→ The problem:
Find the lines of the data below that include "periodistas". Report their number only.

━━━━

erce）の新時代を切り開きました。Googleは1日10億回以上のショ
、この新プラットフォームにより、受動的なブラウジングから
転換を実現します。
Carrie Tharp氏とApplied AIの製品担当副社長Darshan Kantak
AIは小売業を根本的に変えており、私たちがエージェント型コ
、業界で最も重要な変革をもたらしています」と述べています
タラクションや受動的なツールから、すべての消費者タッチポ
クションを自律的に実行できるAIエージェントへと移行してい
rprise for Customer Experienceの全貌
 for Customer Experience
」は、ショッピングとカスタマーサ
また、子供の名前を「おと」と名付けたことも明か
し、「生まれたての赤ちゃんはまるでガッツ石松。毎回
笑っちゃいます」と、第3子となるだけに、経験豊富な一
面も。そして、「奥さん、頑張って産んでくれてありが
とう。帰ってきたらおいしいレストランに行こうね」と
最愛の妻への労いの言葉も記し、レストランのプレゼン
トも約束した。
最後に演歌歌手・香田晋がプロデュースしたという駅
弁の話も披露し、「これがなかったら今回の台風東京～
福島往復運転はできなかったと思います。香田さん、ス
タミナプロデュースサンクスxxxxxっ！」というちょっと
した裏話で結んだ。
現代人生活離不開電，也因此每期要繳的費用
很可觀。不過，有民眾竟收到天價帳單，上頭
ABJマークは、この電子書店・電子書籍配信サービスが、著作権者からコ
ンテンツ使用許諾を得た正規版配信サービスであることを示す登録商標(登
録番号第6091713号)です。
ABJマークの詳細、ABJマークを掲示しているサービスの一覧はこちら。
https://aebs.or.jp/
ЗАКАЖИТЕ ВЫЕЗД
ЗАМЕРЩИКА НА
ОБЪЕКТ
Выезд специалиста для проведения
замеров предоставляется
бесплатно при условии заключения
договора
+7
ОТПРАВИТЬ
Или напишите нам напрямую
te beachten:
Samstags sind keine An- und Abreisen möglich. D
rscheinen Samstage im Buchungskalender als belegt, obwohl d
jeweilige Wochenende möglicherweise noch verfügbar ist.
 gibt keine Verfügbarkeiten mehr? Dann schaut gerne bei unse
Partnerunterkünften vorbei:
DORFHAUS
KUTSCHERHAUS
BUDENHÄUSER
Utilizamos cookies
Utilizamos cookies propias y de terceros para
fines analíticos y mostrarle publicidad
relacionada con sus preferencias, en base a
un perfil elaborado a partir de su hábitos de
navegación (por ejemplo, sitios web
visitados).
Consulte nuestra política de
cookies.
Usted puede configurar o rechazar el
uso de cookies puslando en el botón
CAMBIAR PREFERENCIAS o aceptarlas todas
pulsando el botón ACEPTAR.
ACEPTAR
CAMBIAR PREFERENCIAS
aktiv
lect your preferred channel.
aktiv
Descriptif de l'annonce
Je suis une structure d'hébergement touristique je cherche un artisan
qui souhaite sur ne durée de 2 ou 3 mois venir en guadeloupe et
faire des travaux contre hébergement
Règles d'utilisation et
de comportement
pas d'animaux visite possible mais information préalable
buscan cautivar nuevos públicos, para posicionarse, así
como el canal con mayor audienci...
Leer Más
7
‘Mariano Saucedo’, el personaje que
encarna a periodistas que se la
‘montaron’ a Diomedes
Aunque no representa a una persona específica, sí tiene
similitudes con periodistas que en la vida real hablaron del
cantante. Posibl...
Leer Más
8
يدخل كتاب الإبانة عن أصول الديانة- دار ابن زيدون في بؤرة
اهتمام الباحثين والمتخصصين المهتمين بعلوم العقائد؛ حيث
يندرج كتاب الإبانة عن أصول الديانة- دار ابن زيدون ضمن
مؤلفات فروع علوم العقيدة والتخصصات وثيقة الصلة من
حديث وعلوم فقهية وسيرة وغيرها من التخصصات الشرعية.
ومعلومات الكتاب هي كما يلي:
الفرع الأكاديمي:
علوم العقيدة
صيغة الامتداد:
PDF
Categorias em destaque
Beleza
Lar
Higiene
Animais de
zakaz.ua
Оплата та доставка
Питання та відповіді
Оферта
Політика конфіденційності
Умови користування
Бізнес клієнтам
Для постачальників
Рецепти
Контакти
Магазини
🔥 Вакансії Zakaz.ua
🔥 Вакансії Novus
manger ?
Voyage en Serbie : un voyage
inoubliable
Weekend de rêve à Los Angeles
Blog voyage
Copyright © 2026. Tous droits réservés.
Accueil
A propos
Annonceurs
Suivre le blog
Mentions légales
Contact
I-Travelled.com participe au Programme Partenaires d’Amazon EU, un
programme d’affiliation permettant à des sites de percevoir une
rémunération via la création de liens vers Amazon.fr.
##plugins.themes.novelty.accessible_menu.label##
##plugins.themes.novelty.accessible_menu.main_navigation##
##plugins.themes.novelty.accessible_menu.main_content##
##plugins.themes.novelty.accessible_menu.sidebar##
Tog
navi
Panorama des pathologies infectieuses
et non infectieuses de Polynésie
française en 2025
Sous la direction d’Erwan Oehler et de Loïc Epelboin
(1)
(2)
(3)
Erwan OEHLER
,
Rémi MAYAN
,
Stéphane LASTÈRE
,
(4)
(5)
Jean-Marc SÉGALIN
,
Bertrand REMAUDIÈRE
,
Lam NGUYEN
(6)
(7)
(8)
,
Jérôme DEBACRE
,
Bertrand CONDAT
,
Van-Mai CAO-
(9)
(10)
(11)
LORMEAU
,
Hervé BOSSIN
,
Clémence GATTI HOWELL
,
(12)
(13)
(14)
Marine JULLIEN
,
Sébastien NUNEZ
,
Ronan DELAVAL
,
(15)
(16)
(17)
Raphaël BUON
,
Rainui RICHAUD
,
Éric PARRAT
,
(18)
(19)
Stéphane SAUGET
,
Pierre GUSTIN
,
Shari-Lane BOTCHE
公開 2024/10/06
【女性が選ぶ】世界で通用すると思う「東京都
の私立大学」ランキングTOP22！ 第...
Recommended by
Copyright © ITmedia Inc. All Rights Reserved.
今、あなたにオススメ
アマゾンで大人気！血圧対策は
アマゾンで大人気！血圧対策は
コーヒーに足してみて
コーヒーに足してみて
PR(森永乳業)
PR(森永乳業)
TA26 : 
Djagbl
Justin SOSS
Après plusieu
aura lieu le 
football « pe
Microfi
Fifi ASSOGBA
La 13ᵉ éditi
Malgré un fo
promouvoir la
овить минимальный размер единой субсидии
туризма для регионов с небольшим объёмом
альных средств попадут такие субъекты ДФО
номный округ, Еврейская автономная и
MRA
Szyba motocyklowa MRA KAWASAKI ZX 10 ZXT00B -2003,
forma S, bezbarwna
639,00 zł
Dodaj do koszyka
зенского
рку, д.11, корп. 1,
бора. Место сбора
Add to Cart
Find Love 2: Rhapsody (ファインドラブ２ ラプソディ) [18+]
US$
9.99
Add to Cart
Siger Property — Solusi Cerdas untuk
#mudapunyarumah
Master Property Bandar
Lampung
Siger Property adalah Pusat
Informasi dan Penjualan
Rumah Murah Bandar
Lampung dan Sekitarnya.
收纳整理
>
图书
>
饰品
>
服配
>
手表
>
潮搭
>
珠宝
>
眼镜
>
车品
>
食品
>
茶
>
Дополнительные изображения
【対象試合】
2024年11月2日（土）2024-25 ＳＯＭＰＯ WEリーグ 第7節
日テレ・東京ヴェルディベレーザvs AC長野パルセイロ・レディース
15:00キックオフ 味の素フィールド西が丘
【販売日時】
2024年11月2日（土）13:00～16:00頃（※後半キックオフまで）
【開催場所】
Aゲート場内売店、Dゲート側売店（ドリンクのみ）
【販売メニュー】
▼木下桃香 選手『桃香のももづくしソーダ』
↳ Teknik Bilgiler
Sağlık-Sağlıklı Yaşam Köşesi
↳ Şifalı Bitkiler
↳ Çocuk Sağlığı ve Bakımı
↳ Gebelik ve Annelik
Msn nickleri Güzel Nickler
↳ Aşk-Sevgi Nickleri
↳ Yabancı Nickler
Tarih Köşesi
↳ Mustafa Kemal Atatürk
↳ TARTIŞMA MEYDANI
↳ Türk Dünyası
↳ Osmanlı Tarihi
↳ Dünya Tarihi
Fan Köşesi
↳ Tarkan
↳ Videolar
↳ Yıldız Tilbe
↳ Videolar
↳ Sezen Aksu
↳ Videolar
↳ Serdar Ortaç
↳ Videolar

━━━━

→ Output:
2